Das Vieweghaus am Braunschweiger Burgplatz. Für Gerd Biegel, Leiter des Instituts für Braunschweigische Regionalgeschichte, zählt es zu den herausragenden Zeugnissen des deutschen Neoklassizismus und zu den wichtigen Baudenkmälern braunschweigischen Geschichte. Ab Ende der 70er Jahre wurde das stattliche, aber auch verwinkelte Gebäude entkernt und als neuer Sitz des Braunschweigischen Landesmuseums eingerichtet. Als Biegel 1986 dessen Direktor wurde, konnte er die Einrichtung der neuen Dauerausstellung noch mit begleiten.

Logo Braunschweiger ZeitungDieser Artikel ist zuerst erschienen am 07.07.2020 (Bezahl-Artikel)

Gut 30 Jahre später soll das Haus erneut aufwendig saniert werden. 47,5 Millionen Euro plant Niedersachsens Landesregierung im Entwurf für den Haushalt 2021 ein. Das sind rund zehn Millionen Euro mehr als zuletzt in Renovierung und Erweiterung des Herzog-Anton-Ulrich-Museums investiert wurden.

Kulturminister Björn Thümler: Zentrales Museum für die Region

„Die Sanierung des Landesmuseums ist dringend notwendig“, sagte Niedersachsens Kulturminister Björn Thümler unserer Zeitung. „In der Mitte der Stadt Braunschweig in einem bedeutenden Beispiel klassizistischer Architektur gelegen, spielt es eine ganz zentrale Rolle für die Menschen in Braunschweig und der Region.“

Es gab Zeiten, in denen Hannover weniger willig war, Geld für die Bewahrung und Präsentation der Braunschweigischen Geschichte in die Hand zu nehmen. Wie Biegel berichtet, beklagte sich sein Vorvorgänger Alfred Tode 1960 öffentlich, dass „trotz Jahr für Jahr wiederholter Anträge noch keinerlei einmalige Wiederaufbau-Mittel“ für das Landesmuseum zur Verfügung gestellt wurden.

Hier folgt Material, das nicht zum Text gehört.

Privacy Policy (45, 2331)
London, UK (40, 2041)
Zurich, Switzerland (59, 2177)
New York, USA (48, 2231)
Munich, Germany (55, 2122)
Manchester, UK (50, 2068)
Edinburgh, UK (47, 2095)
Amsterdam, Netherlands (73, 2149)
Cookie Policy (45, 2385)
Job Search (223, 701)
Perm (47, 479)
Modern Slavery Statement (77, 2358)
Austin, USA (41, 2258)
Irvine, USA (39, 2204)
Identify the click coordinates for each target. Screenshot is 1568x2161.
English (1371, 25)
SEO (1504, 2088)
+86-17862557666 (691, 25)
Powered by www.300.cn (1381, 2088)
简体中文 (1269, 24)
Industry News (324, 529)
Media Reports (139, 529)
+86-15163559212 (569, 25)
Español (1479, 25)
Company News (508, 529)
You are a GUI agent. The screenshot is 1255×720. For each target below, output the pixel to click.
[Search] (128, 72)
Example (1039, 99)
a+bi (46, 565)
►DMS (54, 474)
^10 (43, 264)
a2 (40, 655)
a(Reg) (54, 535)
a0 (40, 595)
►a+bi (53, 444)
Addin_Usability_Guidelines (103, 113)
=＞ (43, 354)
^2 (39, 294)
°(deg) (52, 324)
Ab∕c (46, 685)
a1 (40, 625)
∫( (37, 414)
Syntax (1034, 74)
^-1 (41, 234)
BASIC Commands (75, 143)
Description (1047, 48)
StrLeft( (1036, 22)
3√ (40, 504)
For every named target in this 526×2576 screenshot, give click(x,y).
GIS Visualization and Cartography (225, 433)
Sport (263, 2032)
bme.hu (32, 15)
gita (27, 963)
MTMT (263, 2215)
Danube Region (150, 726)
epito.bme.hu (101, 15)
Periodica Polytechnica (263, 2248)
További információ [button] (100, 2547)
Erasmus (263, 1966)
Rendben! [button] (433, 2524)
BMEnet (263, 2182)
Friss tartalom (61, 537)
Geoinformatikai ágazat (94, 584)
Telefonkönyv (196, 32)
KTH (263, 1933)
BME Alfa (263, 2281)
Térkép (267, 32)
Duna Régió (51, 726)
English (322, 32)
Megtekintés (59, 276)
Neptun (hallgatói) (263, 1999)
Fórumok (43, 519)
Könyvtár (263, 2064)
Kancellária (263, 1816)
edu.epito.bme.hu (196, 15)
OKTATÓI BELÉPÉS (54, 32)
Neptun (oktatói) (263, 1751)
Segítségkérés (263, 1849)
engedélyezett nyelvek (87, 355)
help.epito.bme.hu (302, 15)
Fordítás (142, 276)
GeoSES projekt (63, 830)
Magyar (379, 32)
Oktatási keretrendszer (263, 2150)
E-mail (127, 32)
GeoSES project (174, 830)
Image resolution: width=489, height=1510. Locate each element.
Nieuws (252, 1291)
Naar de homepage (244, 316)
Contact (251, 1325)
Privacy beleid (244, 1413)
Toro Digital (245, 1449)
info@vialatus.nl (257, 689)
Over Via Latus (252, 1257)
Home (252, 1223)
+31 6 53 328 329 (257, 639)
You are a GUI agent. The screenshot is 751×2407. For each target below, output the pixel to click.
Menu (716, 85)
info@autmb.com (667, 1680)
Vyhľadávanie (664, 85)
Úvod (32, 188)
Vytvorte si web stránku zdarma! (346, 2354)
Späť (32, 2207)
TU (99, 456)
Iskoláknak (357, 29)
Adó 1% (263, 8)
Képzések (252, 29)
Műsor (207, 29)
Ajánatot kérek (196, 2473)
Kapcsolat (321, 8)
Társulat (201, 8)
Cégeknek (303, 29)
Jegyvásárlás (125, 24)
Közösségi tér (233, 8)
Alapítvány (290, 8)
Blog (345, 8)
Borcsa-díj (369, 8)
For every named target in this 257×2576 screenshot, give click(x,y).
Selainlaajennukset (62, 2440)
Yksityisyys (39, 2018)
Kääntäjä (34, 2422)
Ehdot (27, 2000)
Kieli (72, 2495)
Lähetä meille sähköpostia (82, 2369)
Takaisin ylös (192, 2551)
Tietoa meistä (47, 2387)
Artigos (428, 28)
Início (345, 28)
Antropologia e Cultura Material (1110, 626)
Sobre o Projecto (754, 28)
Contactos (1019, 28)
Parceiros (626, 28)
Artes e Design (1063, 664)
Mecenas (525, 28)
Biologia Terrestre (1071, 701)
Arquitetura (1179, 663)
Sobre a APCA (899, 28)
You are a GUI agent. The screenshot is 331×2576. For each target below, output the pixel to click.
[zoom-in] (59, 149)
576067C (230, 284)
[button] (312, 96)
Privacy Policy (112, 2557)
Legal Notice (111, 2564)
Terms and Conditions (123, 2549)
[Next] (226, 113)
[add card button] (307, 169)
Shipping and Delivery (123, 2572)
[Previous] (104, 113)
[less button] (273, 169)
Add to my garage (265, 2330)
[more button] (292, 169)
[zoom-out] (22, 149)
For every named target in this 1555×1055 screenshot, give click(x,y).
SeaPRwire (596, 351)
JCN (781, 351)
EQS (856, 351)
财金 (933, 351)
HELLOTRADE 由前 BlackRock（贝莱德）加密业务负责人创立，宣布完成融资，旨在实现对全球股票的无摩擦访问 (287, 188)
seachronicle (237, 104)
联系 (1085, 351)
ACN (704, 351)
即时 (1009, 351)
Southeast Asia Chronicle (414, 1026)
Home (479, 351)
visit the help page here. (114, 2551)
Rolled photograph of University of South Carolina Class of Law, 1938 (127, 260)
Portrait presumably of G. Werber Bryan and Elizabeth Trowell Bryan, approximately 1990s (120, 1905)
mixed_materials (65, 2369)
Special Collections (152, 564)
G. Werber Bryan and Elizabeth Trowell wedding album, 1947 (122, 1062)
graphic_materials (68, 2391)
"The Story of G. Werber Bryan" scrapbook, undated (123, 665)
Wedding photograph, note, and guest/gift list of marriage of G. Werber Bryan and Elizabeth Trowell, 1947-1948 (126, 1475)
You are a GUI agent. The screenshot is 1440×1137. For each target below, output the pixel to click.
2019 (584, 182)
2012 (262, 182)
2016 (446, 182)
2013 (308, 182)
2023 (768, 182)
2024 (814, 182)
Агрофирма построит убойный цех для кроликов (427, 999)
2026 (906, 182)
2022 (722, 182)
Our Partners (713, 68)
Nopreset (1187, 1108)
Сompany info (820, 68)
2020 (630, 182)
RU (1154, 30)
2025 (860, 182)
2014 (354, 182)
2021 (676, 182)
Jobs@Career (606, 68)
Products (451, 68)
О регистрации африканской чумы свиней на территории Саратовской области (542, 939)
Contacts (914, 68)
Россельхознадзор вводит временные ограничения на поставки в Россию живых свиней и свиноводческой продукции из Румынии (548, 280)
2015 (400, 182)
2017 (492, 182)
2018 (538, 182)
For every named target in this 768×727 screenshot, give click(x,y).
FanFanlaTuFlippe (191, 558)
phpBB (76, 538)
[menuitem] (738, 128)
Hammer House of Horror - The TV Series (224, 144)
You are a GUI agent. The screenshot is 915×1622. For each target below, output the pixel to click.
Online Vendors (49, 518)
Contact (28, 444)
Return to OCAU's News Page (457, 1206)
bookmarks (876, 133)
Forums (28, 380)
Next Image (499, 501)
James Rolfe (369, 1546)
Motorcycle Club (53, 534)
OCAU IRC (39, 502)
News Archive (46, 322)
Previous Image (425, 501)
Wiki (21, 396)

Damals befand es sich noch am Standort Aegidienkirche, wo es 1902, rund zehn Jahre nach der Gründung durch geschichtsinteressierte Bürger, eingerichtet worden war. Die Kirche war 1811 säkularisiert worden. Als sie aufgrund der großen Zahl katholischer Neubürge aus den früheren deutschen Ostgebieten nach dem Zweiten Weltkrieg neu geweiht wurde, verlor das Landesmuseum einen Großteil seiner Ausstellungsfläche.

Der Clou mit dem Vieweghaus

Todes Nachfolger Rolf Hagen war es, der auf die Idee mit dem Vieweghaus kam. 1967 hatte er erfahren, dass der Verlag seinen Sitz nach Wiesbaden verlegen wollte. Wie Gerd Biegel berichtet, setzte Hagen sich beim Land mit Nachdruck dafür ein, Kaufverhandlungen aufzunehmen. Doch Hannover war das Projekt zu teuer. Schließlich gewann Hagen den Braunschweigischen Vereinigten Kloster- und Studienfonds – die heutige Stiftung Braunschweiger Kulturbesitz – dafür, die Mittel für den Kauf des historischen Gebäudes aufzubringen.

Der Berliner Verleger Friedrich Vieweg hatte das Wohn- und Verlagshaus ab 1799 im Stil des Neoklassizismus am Burgplatz errichten lassen. Unterstützt und gefördert wurde er von Herzog Carl Friedrich Ferdinand, der in seiner Residenzstadt neue architektonische, wirtschaftliche und wissenschaftliche Impulse setzen wollte. Das Kalkül ging auf; im 19. Jahrhundert wurde Vieweg zu einem der bedeutendsten deutschen Verlage.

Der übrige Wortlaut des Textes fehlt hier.